Aim of the exercise -
Starting at the line holding "DP01 Duelist Pack 1 Jaden Yuki" and finishing at the line holding "117 route de la Dombes", transcribe the material exactly, keeping both ends but no pictures.

Data section -
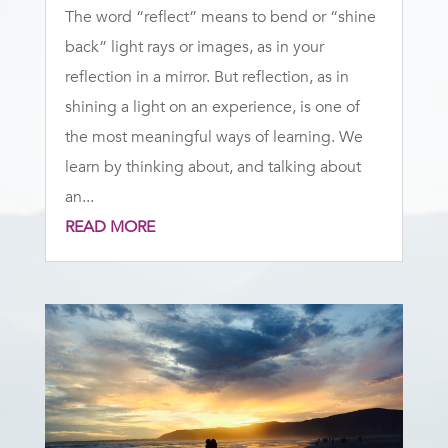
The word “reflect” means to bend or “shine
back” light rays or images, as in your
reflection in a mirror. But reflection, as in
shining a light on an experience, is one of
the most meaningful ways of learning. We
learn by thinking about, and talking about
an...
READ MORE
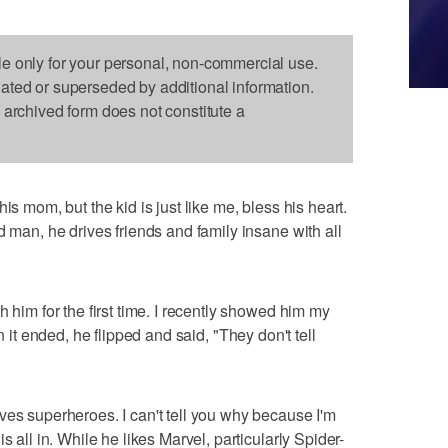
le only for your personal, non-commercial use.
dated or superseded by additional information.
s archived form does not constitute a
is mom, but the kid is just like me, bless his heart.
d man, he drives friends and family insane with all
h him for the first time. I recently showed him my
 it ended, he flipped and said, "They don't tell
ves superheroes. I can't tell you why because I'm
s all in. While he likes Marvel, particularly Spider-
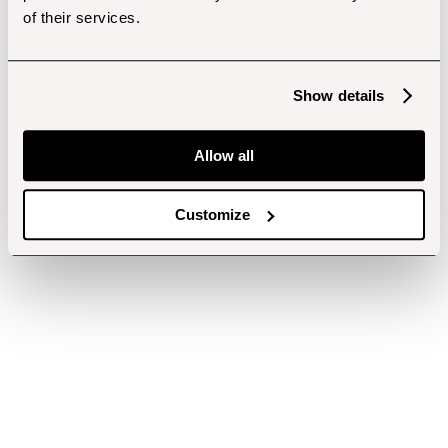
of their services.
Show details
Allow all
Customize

* * *

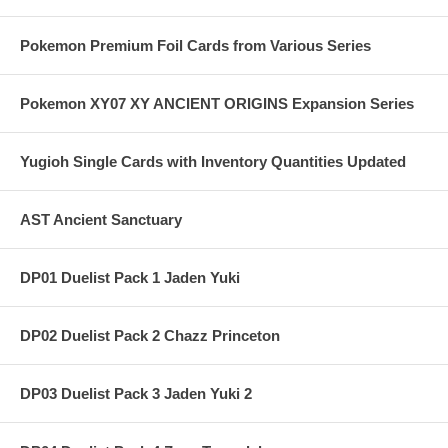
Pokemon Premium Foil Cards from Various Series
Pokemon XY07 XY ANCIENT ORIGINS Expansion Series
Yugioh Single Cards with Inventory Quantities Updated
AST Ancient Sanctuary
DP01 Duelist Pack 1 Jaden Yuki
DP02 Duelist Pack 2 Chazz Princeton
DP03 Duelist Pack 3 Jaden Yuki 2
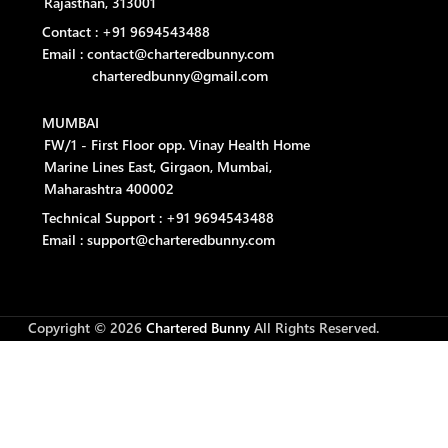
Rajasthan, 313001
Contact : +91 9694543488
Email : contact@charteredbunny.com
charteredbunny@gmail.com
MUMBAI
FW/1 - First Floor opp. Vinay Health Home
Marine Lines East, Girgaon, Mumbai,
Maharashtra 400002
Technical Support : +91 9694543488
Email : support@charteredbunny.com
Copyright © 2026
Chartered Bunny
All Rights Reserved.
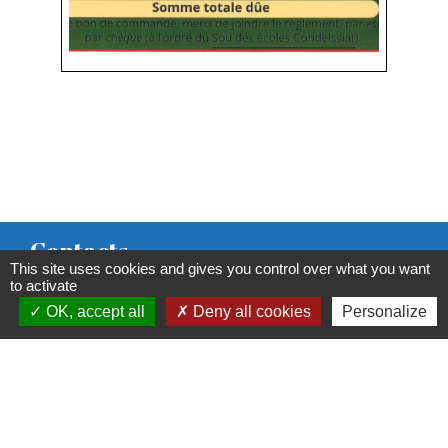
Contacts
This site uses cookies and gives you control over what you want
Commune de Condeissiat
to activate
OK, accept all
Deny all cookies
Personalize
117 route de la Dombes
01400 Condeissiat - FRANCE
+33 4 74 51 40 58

Written solution -
DP01 Duelist Pack 1 Jaden Yuki
DP02 Duelist Pack 2 Chazz Princeton
DP03 Duelist Pack 3 Jaden Yuki 2
Rajasthan, 313001
Contact : +91 9694543488
Email : contact@charteredbunny.com
charteredbunny@gmail.com
MUMBAI
FW/1 - First Floor opp. Vinay Health Home
Marine Lines East, Girgaon, Mumbai,
Maharashtra 400002
Technical Support : +91 9694543488
Email : support@charteredbunny.com
Copyright © 2026
Chartered Bunny
All Rights Reserved.
Contacts
This site uses cookies and gives you control over what you want
Commune de Condeissiat
to activate
OK, accept all
Deny all cookies
Personalize
117 route de la Dombes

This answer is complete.